I affirm your comments regarding pumping CO2 into underground caverns that do nothing but make certain climate wackos feel good, and can potentially produce undesirable effects like leakage and unneeded pollution in areas affected. In my mind, sequestration for no reason benefits nobody.
My entire original comments were directed at the beneficial aspects of producing and usage of CO2 for enhancements in oil producing theaters, and I wanted to ensure readers here are aware of the those beneficial aspects:
1. It is a solid, proven way to up the amount of oil recovery used by industry.
2. There is an urgent present need for increased volumes of CO2 to be provided to industry, particularly in the Permian basin operations to improve recovery in the largest oil basin in the US.
3. It may not be relevant for certain oil fields as it may not work adequately to justify commercially its introduction.

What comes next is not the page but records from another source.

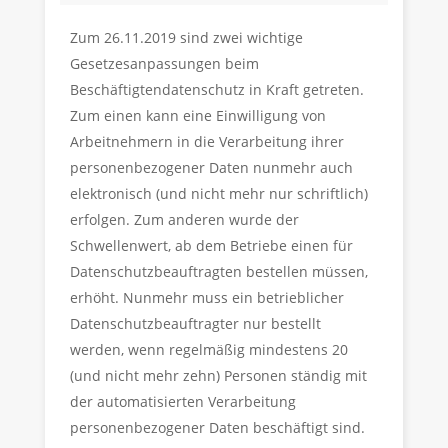
Zum 26.11.2019 sind zwei wichtige
Gesetzesanpassungen beim
Beschäftigtendatenschutz in Kraft getreten.
Zum einen kann eine Einwilligung von
Arbeitnehmern in die Verarbeitung ihrer
personenbezogener Daten nunmehr auch
elektronisch (und nicht mehr nur schriftlich)
erfolgen. Zum anderen wurde der
Schwellenwert, ab dem Betriebe einen für
Datenschutzbeauftragten bestellen müssen,
erhöht. Nunmehr muss ein betrieblicher
Datenschutzbeauftragter nur bestellt
werden, wenn regelmäßig mindestens 20
(und nicht mehr zehn) Personen ständig mit
der automatisierten Verarbeitung
personenbezogener Daten beschäftigt sind.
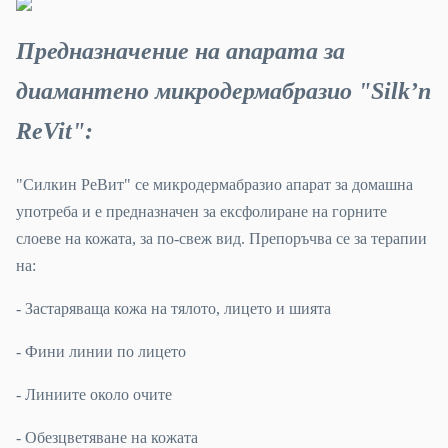
Предназначение на апарата за
диамантено микродермабразио "Silk’n
ReVit":
"Силкин РеВит" се микродермабразио апарат за домашна
употреба и е предназначен за ексфолиране на горните
слоеве на кожата, за по-свеж вид. Препоръчва се за терапии
на:
- Застаряваща кожа на тялото, лицето и шията
- Фини линии по лицето
- Линиите около очите
- Обезцветяване на кожата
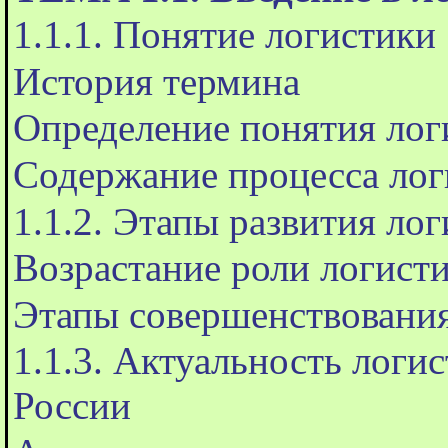
1.1.1. Понятие логистики
История термина
Определение понятия лог
Содержание процесса лог
1.1.2. Этапы развития ло
Возрастание роли логист
Этапы совершенствования
1.1.3. Актуальность логи
России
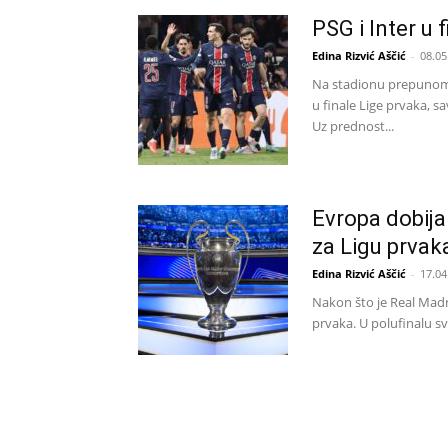
PSG i Inter u 
Edina Rizvić Aščić
-
08.05
Na stadionu prepunom 
u finale Lige prvaka, s
Uz prednost...
Evropa dobija
za Ligu prvak
Edina Rizvić Aščić
-
17.04
Nakon što je Real Madri
prvaka. U polufinalu sve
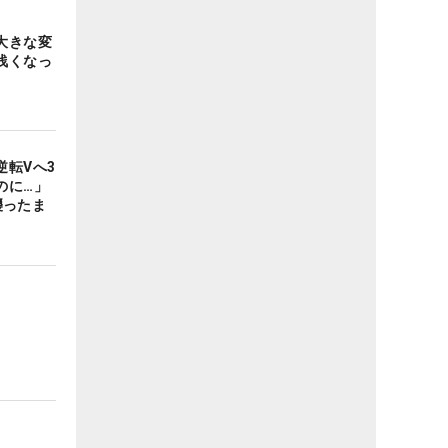
大きな変
浅くなっ
逆転Vへ3
のに…」
襲ったま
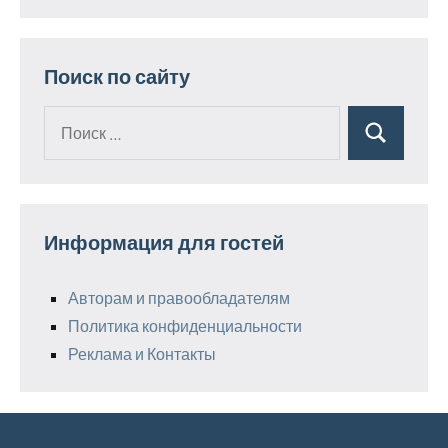
Поиск по сайту
Поиск
Поиск
для:
Информация для гостей
Авторам и правообладателям
Политика конфиденциальности
Реклама и Контакты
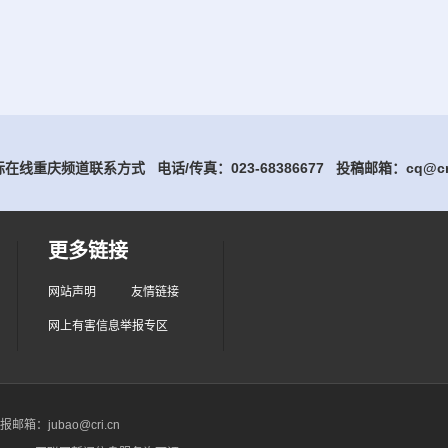
在线重庆频道联系方式 电话/传真：023-68386677
投稿邮箱：cq@cri
更多链接
网站声明
友情链接
网上有害信息举报专区
箱：jubao@cri.cn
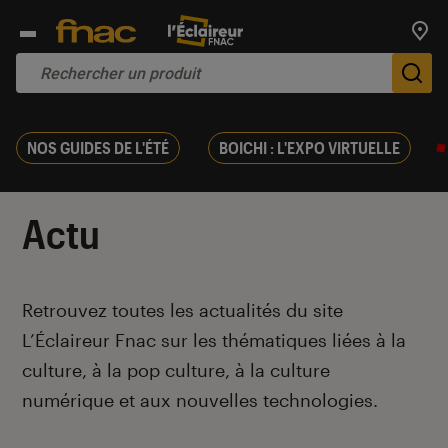
Trouv
De
NOS GUIDES DE L'ÉTÉ
BOICHI : L'EXPO VIRTUELLE
Actu
Introduction
Retrouvez toutes les actualités du site
L’Éclaireur Fnac sur les thématiques liées
à la
culture, à la pop culture, à la culture
numérique et aux nouvelles technologies.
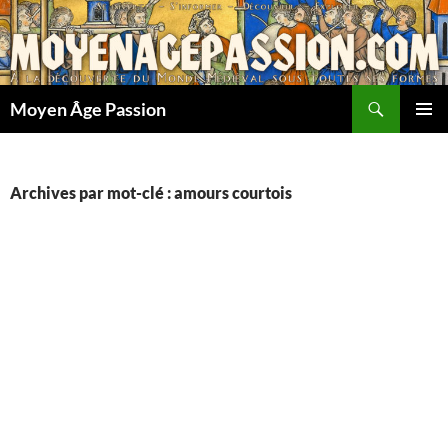
Aller
au
contenu
Recherche
Moyen Âge Passion
MENU
PRINCI
Archives par mot-clé : amours courtois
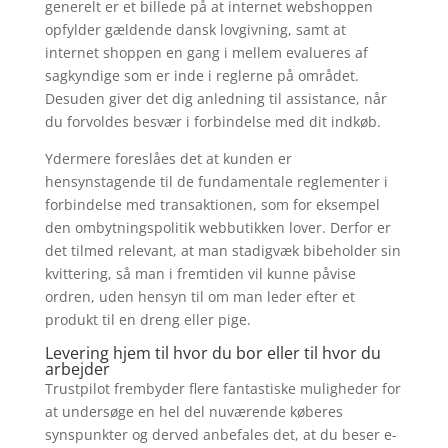
generelt er et billede på at internet webshoppen
opfylder gældende dansk lovgivning, samt at
internet shoppen en gang i mellem evalueres af
sagkyndige som er inde i reglerne på området.
Desuden giver det dig anledning til assistance, når
du forvoldes besvær i forbindelse med dit indkøb.
Ydermere foreslåes det at kunden er
hensynstagende til de fundamentale reglementer i
forbindelse med transaktionen, som for eksempel
den ombytningspolitik webbutikken lover. Derfor er
det tilmed relevant, at man stadigvæk bibeholder sin
kvittering, så man i fremtiden vil kunne påvise
ordren, uden hensyn til om man leder efter et
produkt til en dreng eller pige.
Levering hjem til hvor du bor eller til hvor du
arbejder
Trustpilot frembyder flere fantastiske muligheder for
at undersøge en hel del nuværende køberes
synspunkter og derved anbefales det, at du beser e-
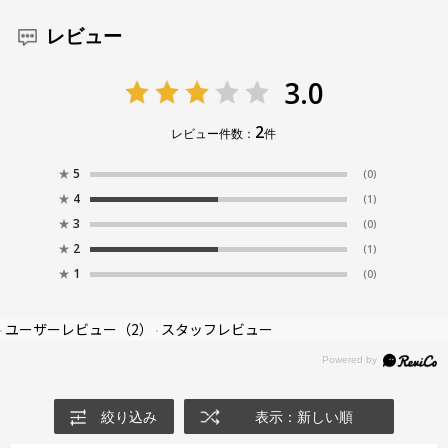
レビュー
3.0
2
レビュー件数：
件
★
5
(0)
★
4
(1)
★
3
(0)
★
2
(1)
★
1
(0)
ユーザーレビュー
（2）
スタッフレビュー
絞り込み
表示：新しい順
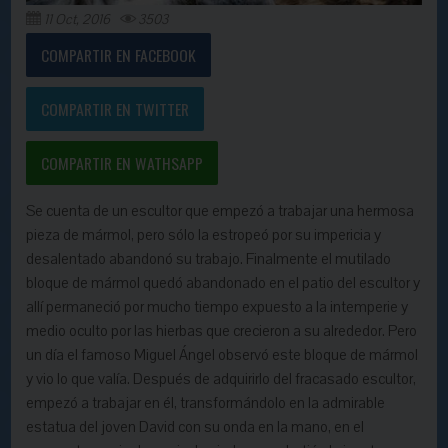
11 Oct, 2016
3503
COMPARTIR EN FACEBOOK
COMPARTIR EN TWITTER
COMPARTIR EN WATHSAPP
Se cuenta de un escultor que empezó a trabajar una hermosa
pieza de mármol, pero sólo la estropeó por su impericia y
desalentado abandonó su trabajo. Finalmente el mutilado
bloque de mármol quedó abandonado en el patio del escultor y
allí permaneció por mucho tiempo expuesto a la intemperie y
medio oculto por las hierbas que crecieron a su alrededor. Pero
un día el famoso Miguel Ángel observó este bloque de mármol
y vio lo que valía. Después de adquirirlo del fracasado escultor,
empezó a trabajar en él, transformándolo en la admirable
estatua del joven David con su onda en la mano, en el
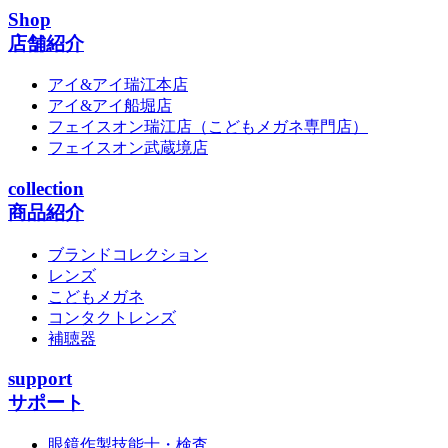
Shop
店舗紹介
アイ&アイ瑞江本店
アイ&アイ船堀店
フェイスオン瑞江店
（こどもメガネ専門店）
フェイスオン武蔵境店
collection
商品紹介
ブランドコレクション
レンズ
こどもメガネ
コンタクトレンズ
補聴器
support
サポート
眼鏡作製技能士・検査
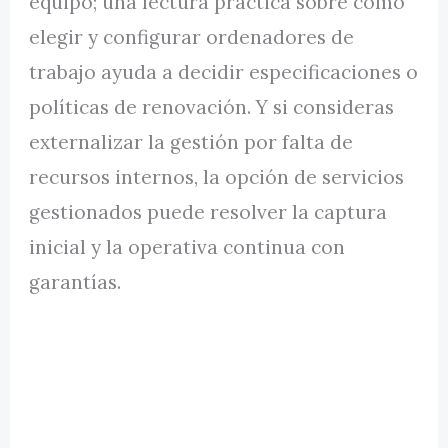
equipo; una lectura práctica sobre cómo
elegir y configurar ordenadores de
trabajo ayuda a decidir especificaciones o
políticas de renovación. Y si consideras
externalizar la gestión por falta de
recursos internos, la opción de servicios
gestionados puede resolver la captura
inicial y la operativa continua con
garantías.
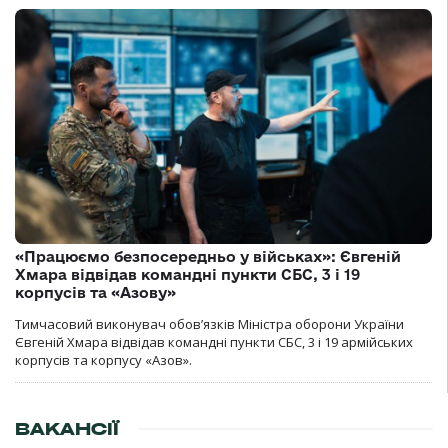
«Працюємо безпосередньо у військах»: Євгеній
Хмара відвідав командні пункти СБС, 3 і 19
корпусів та «Азову»
Тимчасовий виконувач обов’язків Міністра оборони України
Євгеній Хмара відвідав командні пункти СБС, 3 і 19 армійських
корпусів та корпусу «Азов».
ВАКАНСІЇ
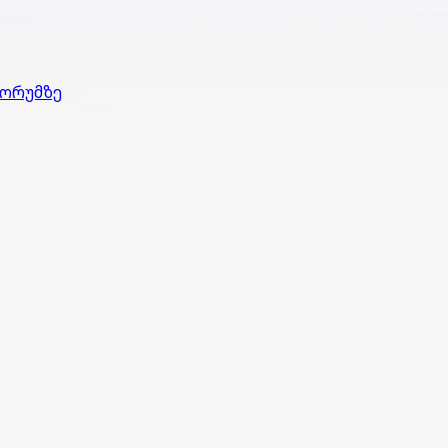
ფორუმზე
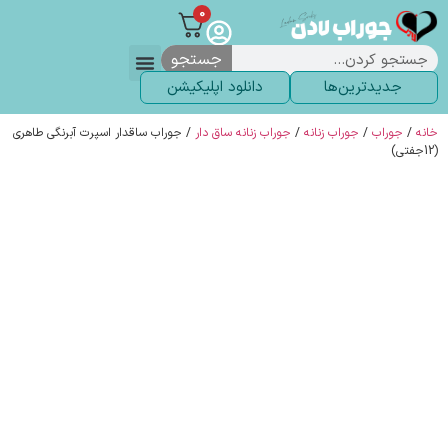
0
جستجو
جدیدترین‌ها
دانلود اپلیکیشن
لباس زیر
لگ و لباس
انواع جوراب
خاص ترین‌ها
پرفروش ترین‌ها
جوراب شلواری
سوالات متداول
پیگیری سفارشات
خانه
/
جوراب
/
جوراب زنانه
/
جوراب زنانه ساق دار
/ جوراب ساقدار اسپرت آبرنگی طاهری
(12جفتی)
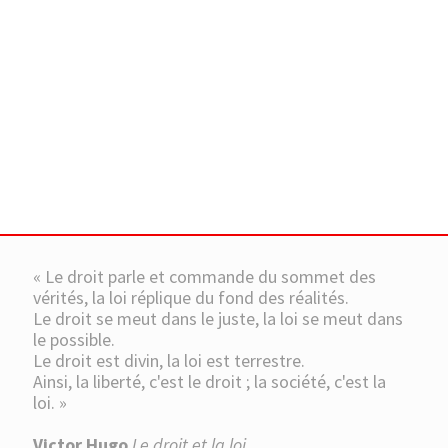
« Le droit parle et commande du sommet des
vérités, la loi réplique du fond des réalités.
Le droit se meut dans le juste, la loi se meut dans
le possible.
Le droit est divin, la loi est terrestre.
Ainsi, la liberté, c'est le droit ; la société, c'est la
loi. »
Victor Hugo
Le droit et la loi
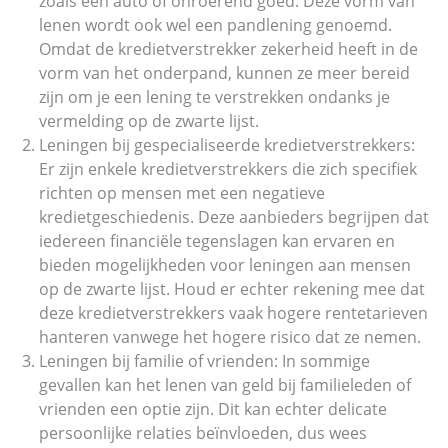
zoals een auto of onroerend goed. Deze vorm van
lenen wordt ook wel een pandlening genoemd.
Omdat de kredietverstrekker zekerheid heeft in de
vorm van het onderpand, kunnen ze meer bereid
zijn om je een lening te verstrekken ondanks je
vermelding op de zwarte lijst.
Leningen bij gespecialiseerde kredietverstrekkers:
Er zijn enkele kredietverstrekkers die zich specifiek
richten op mensen met een negatieve
kredietgeschiedenis. Deze aanbieders begrijpen dat
iedereen financiële tegenslagen kan ervaren en
bieden mogelijkheden voor leningen aan mensen
op de zwarte lijst. Houd er echter rekening mee dat
deze kredietverstrekkers vaak hogere rentetarieven
hanteren vanwege het hogere risico dat ze nemen.
Leningen bij familie of vrienden: In sommige
gevallen kan het lenen van geld bij familieleden of
vrienden een optie zijn. Dit kan echter delicate
persoonlijke relaties beïnvloeden, dus wees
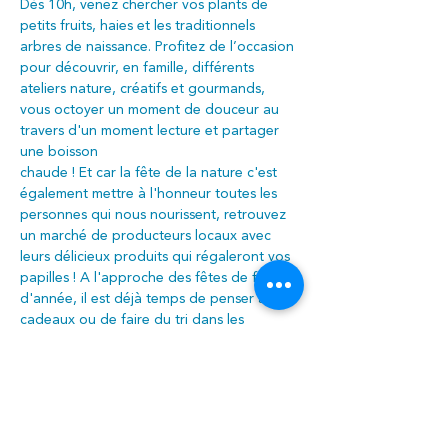
Dès 10h, venez chercher vos plants de 
petits fruits, haies et les traditionnels 
arbres de naissance. Profitez de l’occasion 
pour découvrir, en famille, différents 
ateliers nature, créatifs et gourmands, 
vous octoyer un moment de douceur au 
travers d'un moment lecture et partager 
une boisson
chaude ! Et car la fête de la nature c'est 
également mettre à l'honneur toutes les 
personnes qui nous nourissent, retrouvez 
un marché de producteurs locaux avec 
leurs délicieux produits qui régaleront vos 
papilles ! A l'approche des fêtes de fin 
d'année, il est déjà temps de penser aux 
cadeaux ou de faire du tri dans les 
armoires, mais toujours dans le respect de 
l'environnement ! Le PCS, le PAC et le 
CEPAG organisent une gratiferia de jouet : 
vous pouvez donner, vous pouvez 
prendre, vous pouvez faire les deux, et 
tout cela gratuitement !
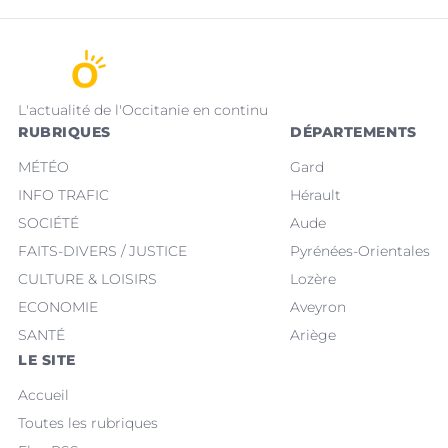
L'actualité de l'Occitanie en continu
RUBRIQUES
DÉPARTEMENTS
MÉTÉO
Gard
INFO TRAFIC
Hérault
SOCIÉTÉ
Aude
FAITS-DIVERS / JUSTICE
Pyrénées-Orientales
CULTURE & LOISIRS
Lozère
ECONOMIE
Aveyron
SANTÉ
Ariège
LE SITE
Accueil
Toutes les rubriques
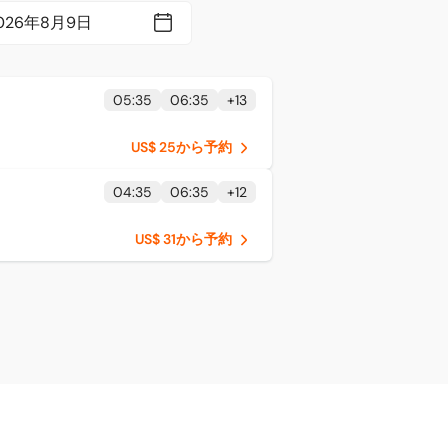
05:35
06:35
+
13
US$ 25から予約
04:35
06:35
+
12
US$ 31から予約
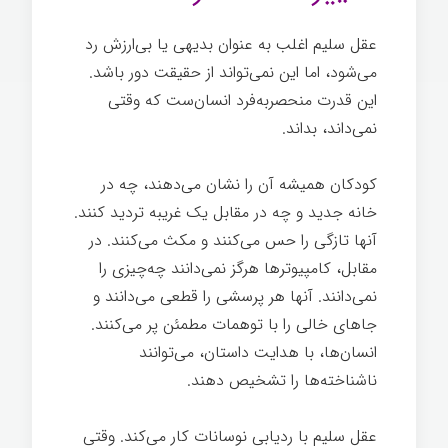
عقل سلیم اغلب به عنوان بدیهی یا بی‌ارزش رد
می‌شود، اما این نمی‌تواند از حقیقت دور باشد.
این قدرت منحصربه‌فرد انسان‌ست که وقتی
نمی‌داند، بداند.
کودکان همیشه آن را نشان می‌دهند، چه در
خانه جدید و چه در مقابل یک غریبه تردید کنند.
آنها تازگی را حس می‌کنند و مکث می‌کنند. در
مقابل، کامپیوترها هرگز نمی‌دانند چه‌چیزی را
نمی‌دانند. آنها هر پرسشی را قطعی می‌دانند و
جاهای خالی را با توهمات مطمئن پر می‌کنند.
انسان‌ها، با هدایت داستان، می‌توانند
ناشناخته‌ها را تشخیص دهند.
عقل سلیم با ردیابی نوسانات کار می‌کند. وقتی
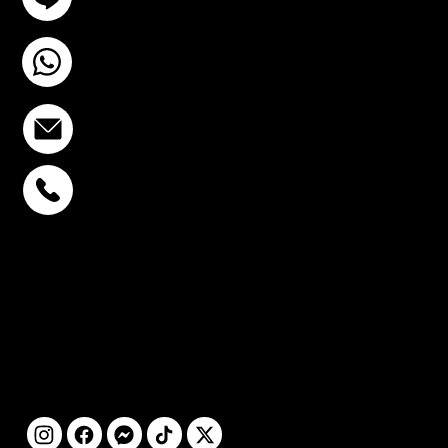
+6693-809-6721
info@stcstemcell.com
พหลโยธิน 32
+6693-809-6721
สุขุมวิท 39
+6681-950-9197
เซ็นจูรี่ อนุสาวรีย์ฯ
+6699-892-9197
ติดตามเรา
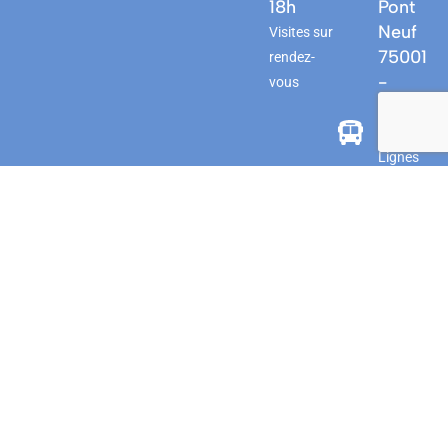
18h
Pont
Neuf
Visites sur
75001
rendez-
-
vous
PARIS
Bus
Lignes
21 / 72
/ N11 /
N24 -
Arrêt
Rivoli -
Pont
Neuf
Lignes
58 / 70 -
Arrêt
Pont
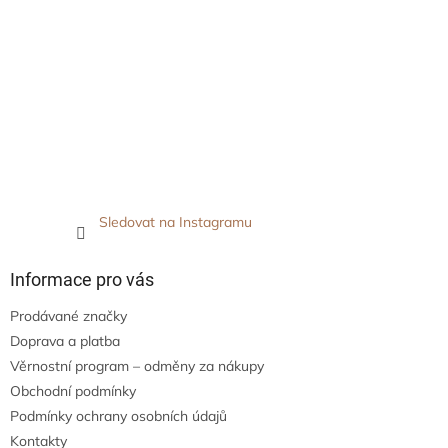
Sledovat na Instagramu
Informace pro vás
Prodávané značky
Doprava a platba
Věrnostní program – odměny za nákupy
Obchodní podmínky
Podmínky ochrany osobních údajů
Kontakty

In the one lateral I worked in the Permian Basin, we identified three reservoir boundaries using Mass Spec data. That means four discrete reservoirs were cut in just two miles. That does not bode well for using CO2 flood to achieve enhanced (tertiary) recovery. Much will depend on the orientation of the laterals relative to the reservoir boundaries, and there is a dearth of data as to the location of those boundaries, simply because most wells there do not have that quality of data.
Our geochemical data was separate, from a separate gas extractor on the shakers to the lab units, from the mud loggers', and that is a good thing. I never met them, as they were conspicuously absent from the location while I was there. Their polyflow line (which brings gas from the extractor on the shaker to analytical equipment in their shack) remained parted for four days and they did nothing to fix it, so any reported gas readings they had, even if more rudimentary, were bogus for that time. You get what you pay for, I guess.
If that data was present and valid, there is a chance that some of it could be of good enough quality to identify some reservoir boundaries there and determine fields/wells/or areas that are more conducive to tertiary recovery, but I think a lot of what is being seen is the normal production decline in horizontal wells: a steep decline from IP to more sustained production, of abut 80% in the first two years, with more sustained production at ~20% of IP after that with a much slower decline rate, a general increase in produced water, and increase in GOR (Gas/Oil Ratio) as the dissolved gas precipitates from the oil with pressure reduction.
Another problem that can rear its ugly head is when the reservoir reaches 'bubble point' and pore blocking by gas bubbles, something the Canadians were looking into at the U of Regina, and the presence of that phenomenon may be an indicator that using CO2 for reservoir pressure maintenance is a good way to restore and maintain production levels to something approaching levels before the decline.
The question remains one of weighing the value/expense (in the case of more water) of any enhanced recovery against whether the NGLs in the wellhead gas and the gas itself is valuable enough to support the reduction in oil production and costs of water disposal or the cost of processing the CO2 out of the wellhead gas in order to market that. There may well be a point where those curves cross, that will be different for every well, but similar enough to come up with a strategy for tertiary recovery operations in a given field area, provided that proof of concept can be obtained.
Just like walking across the ground, walk a mile in virtually any direction and take careful note of the sediments beneath your feet, there are almost always changes that would, in a reservoir, have effects on the efficacy of CO2 flood operations and which would affect production. About the only place I have ever been I did not notice those differences was on the Salt Flats in Utah, which at the surface had the most homogeneous surface sediments of any place I have ever been (at least on that scale).
I am not saying it won't work, but that the application may be more limited than those doing sales may admit. One well, after all may indicate potential problems, but it does not define the entire Basin by any metric. If there is proof of concept, turn that pipeline around and head it south!